▶

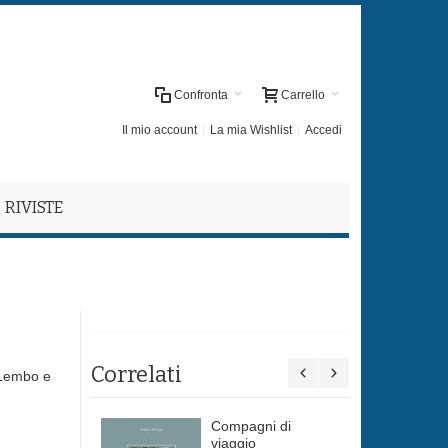
Confronta
Carrello
Il mio account
La mia Wishlist
Accedi
RIVISTE
Correlati
 Lembo e
Compagni di
viaggio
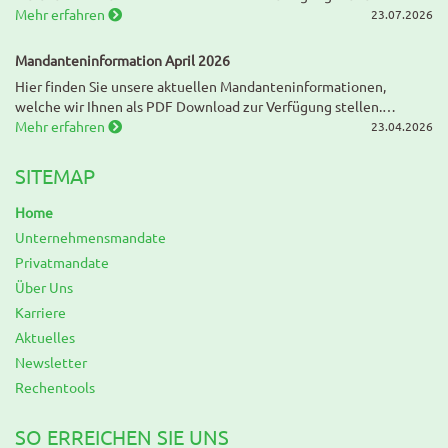
Mehr erfahren
23.07.2026
Mandanteninformation April 2026
Hier finden Sie unsere aktuellen Mandanteninformationen,
welche wir Ihnen als PDF Download zur Verfügung stellen.…
Mehr erfahren
23.04.2026
SITEMAP
Home
Unternehmensmandate
Privatmandate
Über Uns
Karriere
Aktuelles
Newsletter
Rechentools
SO ERREICHEN SIE UNS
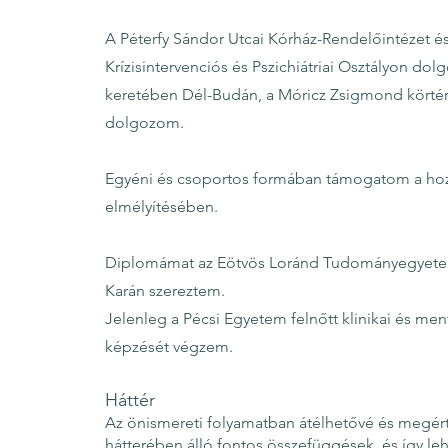
A Péterfy Sándor Utcai Kórház-Rendelőintézet é
Krízisintervenciós és Pszichiátriai Osztályon d
keretében Dél-Budán, a Móricz Zsigmond körtér 
dolgozom.
Egyéni és csoportos formában támogatom a hoz
elmélyítésében.
Diplomámat az Eötvös Loránd Tudományegyetem
Karán szereztem.
Jelenleg a Pécsi Egyetem felnőtt klinikai és men
képzését végzem.
Háttér
Az önismereti folyamatban átélhetővé és megér
hátterében álló fontos összefüggések, és így lehe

◀

- **Work instruction**:
Print, without any change, the line containing "Egyéni és csoportos formában támogatom a hoz" and each line after it to the end of the material.

- **Answer section**:
Egyéni és csoportos formában támogatom a hoz
elmélyítésében.
Diplomámat az Eötvös Loránd Tudományegyetem
Karán szereztem.
Jelenleg a Pécsi Egyetem felnőtt klinikai és men
képzését végzem.
Háttér
Az önismereti folyamatban átélhetővé és megér
hátterében álló fontos összefüggések, és így lehe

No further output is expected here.